La saison de football est ouverte. Bravant la canicule, sous
le soleil d'août, de jeunes hommes s'occupent à courir derrière un ballon sur
les stades de France. Naguère, l'exercice était réservé à des saisons moins brûlantes.
Le football, divinité moderne, n'admet plus que de brèves détentes. Ses adeptes
professionnels sont condamnés à le servir sans trêve. En juin, ils avouaient
leur lassitude, ils se disaient saturés, écœurés. Au championnat ont succédé,
pour les grands clubs, des tournées. « Grâce ! Grâce ! » suppliaient
les athlètes, harassés. À peine rentrés chez eux, il leur a fallu reprendre
l'entraînement.
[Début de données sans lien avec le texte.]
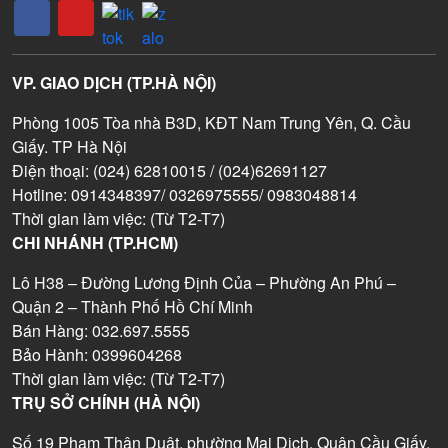
VP. GIAO DỊCH (TP.HÀ NỘI)
Phòng 1005 Tòa nhà B3D, KĐT Nam Trung Yên, Q. Cầu
Giấy. TP Hà Nội
Điện thoại: (024) 62810015 / (024)62691127
Hotline: 0914348397/ 0326975555/ 0983048814
Thời gian làm việc: (Từ T2-T7)
CHI NHÁNH (TP.HCM)
Lô H38 – Đường Lương Định Của – Phường An Phú –
Quận 2 – Thành Phố Hồ Chí Minh
Bán Hàng: 032.697.5555
Bảo Hành: 0399604268
Thời gian làm việc: (Từ T2-T7)
TRỤ SỞ CHÍNH (HÀ NỘI)
Số 19 Phạm Thận Duật, phường Mai Dịch, Quận Cầu Giấy,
Beaucoup, par surcroît, ont connu la fatigue et les soucis d'un
déménagement. Ceux-là ont été « vendus ». Très cher le plus souvent,
précisons-le tout de suite.
Dirigeants et exécutants n'ont oublié qu'un détail, à notre
avis essentiel : c'est que le football est un jeu. M. de La Palice — grand
homme méconnu — dirait que la chose est évidente puisque ceux qui manient la
balle sont appelés des joueurs. N'ayons pas honte, pourtant, de proclamer des
vérités premières puisqu'elles sont bafouées.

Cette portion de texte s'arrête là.